Records excerpted from a collection:
====
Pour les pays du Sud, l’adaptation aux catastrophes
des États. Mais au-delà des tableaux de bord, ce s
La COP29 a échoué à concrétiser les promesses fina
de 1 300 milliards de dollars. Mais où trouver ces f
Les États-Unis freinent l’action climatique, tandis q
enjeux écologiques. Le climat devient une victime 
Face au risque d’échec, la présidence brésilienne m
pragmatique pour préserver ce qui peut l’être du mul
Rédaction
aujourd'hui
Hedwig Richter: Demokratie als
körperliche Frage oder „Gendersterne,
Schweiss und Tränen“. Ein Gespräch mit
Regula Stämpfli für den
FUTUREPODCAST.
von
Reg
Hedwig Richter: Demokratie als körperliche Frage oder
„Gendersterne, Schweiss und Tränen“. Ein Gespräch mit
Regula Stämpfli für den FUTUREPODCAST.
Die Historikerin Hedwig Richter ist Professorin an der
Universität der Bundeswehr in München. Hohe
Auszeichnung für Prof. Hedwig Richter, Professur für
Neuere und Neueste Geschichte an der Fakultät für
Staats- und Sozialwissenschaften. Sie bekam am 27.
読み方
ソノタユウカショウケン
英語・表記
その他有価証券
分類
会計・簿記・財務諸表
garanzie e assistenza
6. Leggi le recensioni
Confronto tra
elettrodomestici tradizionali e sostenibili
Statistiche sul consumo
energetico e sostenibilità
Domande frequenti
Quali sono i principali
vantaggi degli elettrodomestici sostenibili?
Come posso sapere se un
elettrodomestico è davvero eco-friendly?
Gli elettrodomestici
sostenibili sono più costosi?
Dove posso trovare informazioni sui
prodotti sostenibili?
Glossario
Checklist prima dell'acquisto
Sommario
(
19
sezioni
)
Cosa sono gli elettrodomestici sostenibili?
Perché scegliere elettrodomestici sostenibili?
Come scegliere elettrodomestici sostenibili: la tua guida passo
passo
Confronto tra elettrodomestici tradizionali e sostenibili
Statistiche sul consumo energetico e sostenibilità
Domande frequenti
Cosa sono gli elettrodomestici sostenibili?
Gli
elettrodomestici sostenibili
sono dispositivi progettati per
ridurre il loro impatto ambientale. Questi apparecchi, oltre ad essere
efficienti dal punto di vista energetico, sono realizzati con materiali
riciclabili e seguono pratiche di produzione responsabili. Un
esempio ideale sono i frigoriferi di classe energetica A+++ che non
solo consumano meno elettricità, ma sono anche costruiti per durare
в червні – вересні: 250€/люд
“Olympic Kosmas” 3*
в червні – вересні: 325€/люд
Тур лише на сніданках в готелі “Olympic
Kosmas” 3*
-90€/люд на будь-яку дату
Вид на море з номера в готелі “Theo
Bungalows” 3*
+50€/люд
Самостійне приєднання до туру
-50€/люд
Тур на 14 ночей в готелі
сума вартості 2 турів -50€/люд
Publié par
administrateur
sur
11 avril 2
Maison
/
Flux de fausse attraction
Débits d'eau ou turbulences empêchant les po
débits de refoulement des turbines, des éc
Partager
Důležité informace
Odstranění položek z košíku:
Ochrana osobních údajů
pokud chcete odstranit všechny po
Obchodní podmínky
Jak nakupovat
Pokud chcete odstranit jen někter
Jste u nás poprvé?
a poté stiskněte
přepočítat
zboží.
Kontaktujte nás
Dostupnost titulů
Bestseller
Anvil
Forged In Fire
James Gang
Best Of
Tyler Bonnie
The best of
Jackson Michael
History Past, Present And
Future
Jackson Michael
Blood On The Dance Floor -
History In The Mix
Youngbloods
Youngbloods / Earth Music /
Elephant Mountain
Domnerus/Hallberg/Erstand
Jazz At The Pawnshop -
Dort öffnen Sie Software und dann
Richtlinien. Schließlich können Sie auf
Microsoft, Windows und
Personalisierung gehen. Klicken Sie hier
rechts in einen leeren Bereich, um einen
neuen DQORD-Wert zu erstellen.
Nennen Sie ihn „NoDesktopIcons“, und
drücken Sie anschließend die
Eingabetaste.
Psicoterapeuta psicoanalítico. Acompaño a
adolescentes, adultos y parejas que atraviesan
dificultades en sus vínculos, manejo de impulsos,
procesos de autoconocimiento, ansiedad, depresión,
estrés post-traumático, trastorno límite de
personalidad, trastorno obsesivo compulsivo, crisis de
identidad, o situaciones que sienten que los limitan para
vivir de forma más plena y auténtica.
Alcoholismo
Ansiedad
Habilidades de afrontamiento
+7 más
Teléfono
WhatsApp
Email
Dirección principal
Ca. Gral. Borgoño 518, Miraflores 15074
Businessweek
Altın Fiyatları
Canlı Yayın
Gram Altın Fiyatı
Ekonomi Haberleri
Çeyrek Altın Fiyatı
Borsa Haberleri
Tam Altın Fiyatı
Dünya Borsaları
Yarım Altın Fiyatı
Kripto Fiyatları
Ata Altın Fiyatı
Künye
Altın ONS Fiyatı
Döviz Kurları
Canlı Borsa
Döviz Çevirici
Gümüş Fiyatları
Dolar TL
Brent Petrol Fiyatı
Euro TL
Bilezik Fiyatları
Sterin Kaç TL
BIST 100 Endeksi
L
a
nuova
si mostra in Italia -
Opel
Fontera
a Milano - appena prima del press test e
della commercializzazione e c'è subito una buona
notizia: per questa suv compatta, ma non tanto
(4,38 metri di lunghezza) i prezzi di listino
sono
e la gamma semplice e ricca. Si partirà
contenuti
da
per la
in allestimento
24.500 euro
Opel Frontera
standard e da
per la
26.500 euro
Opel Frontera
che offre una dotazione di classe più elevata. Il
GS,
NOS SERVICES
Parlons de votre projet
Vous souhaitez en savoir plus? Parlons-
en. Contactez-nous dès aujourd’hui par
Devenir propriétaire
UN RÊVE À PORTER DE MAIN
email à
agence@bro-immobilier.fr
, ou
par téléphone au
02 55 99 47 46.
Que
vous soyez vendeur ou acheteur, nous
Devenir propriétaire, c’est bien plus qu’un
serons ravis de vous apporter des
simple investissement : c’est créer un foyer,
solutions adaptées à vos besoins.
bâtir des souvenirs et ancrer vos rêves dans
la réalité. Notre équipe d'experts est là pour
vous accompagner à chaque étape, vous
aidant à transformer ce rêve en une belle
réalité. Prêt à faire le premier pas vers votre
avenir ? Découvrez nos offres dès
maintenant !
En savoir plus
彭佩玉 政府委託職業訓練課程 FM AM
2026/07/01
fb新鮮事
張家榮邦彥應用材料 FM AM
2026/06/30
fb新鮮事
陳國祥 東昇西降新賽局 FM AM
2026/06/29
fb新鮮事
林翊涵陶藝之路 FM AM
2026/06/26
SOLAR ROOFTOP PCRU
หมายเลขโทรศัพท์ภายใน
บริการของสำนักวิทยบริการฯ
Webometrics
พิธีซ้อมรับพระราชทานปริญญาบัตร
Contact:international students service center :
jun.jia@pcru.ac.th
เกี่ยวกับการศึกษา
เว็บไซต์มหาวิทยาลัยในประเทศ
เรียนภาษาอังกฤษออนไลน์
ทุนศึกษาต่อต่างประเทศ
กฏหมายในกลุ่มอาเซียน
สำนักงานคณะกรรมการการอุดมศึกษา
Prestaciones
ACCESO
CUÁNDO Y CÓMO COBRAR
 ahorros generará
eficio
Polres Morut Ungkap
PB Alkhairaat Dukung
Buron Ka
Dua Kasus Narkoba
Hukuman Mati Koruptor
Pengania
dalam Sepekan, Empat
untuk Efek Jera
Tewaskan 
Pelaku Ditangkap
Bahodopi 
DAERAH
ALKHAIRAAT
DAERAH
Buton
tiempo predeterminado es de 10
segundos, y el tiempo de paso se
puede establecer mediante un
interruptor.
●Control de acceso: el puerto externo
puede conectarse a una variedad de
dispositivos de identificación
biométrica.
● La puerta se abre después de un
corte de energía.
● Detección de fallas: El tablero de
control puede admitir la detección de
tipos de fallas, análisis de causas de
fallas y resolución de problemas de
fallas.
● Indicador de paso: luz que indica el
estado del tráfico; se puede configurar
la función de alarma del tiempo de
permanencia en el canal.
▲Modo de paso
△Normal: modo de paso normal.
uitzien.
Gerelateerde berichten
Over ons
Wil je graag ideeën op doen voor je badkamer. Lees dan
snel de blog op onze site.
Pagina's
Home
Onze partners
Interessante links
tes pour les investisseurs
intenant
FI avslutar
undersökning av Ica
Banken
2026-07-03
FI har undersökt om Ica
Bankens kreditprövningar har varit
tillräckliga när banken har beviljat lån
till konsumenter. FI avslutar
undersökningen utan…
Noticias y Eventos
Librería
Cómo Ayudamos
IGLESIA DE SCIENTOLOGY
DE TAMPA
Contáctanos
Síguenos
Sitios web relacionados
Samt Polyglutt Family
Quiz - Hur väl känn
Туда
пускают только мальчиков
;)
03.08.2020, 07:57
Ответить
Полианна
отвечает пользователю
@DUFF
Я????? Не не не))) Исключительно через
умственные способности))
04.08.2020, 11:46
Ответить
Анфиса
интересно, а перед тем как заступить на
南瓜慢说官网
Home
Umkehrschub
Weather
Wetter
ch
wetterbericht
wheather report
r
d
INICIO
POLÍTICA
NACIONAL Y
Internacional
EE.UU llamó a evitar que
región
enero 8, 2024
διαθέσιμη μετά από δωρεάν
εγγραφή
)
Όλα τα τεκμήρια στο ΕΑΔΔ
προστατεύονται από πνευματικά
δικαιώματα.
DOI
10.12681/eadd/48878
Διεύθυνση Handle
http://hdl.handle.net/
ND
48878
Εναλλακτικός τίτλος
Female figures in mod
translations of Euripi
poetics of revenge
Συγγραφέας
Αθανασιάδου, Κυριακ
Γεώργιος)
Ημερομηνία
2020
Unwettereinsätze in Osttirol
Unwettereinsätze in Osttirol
====
__WHAT YOU ARE ASKED TO DO__
The lines needed are the ones from the first line of the entries through the line that contains "Les États-Unis freinent", given again without any change.

__OUTPUT FOR THIS TASK__
Pour les pays du Sud, l’adaptation aux catastrophes
des États. Mais au-delà des tableaux de bord, ce s
La COP29 a échoué à concrétiser les promesses fina
de 1 300 milliards de dollars. Mais où trouver ces f
Les États-Unis freinent l’action climatique, tandis q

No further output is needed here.